Moving capital offshore from South Africa: allowances, AIT requirements, and exchange rates explained
For South African investors, offshore markets offer something the local market can't: genuine diversification across currencies, sectors, and geographies. The opportunity is real, but so is the compliance and international money transfer process behind it. This guide breaks down exactly what's involved when investing offshore, so you can move your capital efficiently, compliantly, and at the best rate available.
Published 25 Jun 2026 •
For many South Africans, investing offshore has become an increasingly important way to diversify wealth and access opportunities beyond the local market. Investing offshore offers access to a broader universe of sectors, currencies, and investment opportunities that may not be available locally. This can include offshore ETFs, global equity portfolios, international retirement structures, hedge funds, and multi-currency investment accounts.
But moving your capital offshore involves more than just an investment strategy. There’s a currency and compliance strategy behind it too. Before your funds reach an offshore investment platform or asset manager, they need to move through the correct regulatory channels, with the right approvals, documentation, and exchange rate strategy already in place. Get these right, and your investment is fully funded on time.

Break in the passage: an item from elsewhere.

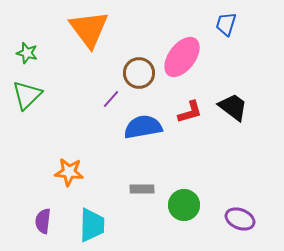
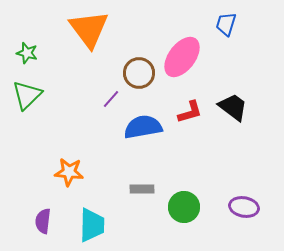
green circle: moved 2 px down
purple ellipse: moved 4 px right, 12 px up; rotated 12 degrees counterclockwise
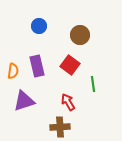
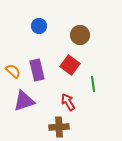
purple rectangle: moved 4 px down
orange semicircle: rotated 56 degrees counterclockwise
brown cross: moved 1 px left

Get them wrong, and you might face unnecessary administrative hurdles and missed market opportunities.
Understanding your Single Discretionary Allowance and Foreign Investment Allowance
South Africans have clear annual allowances for moving money abroad. The Single Discretionary Allowance (SDA) allows individuals aged 18 and older to transfer up to R2 million per calendar year without prior tax clearance from SARS. For larger offshore investments, South Africans can use their Foreign Investment Allowance (FIA) of up to R10 million per calendar year, but this requires an Approval for International Transfer (AIT).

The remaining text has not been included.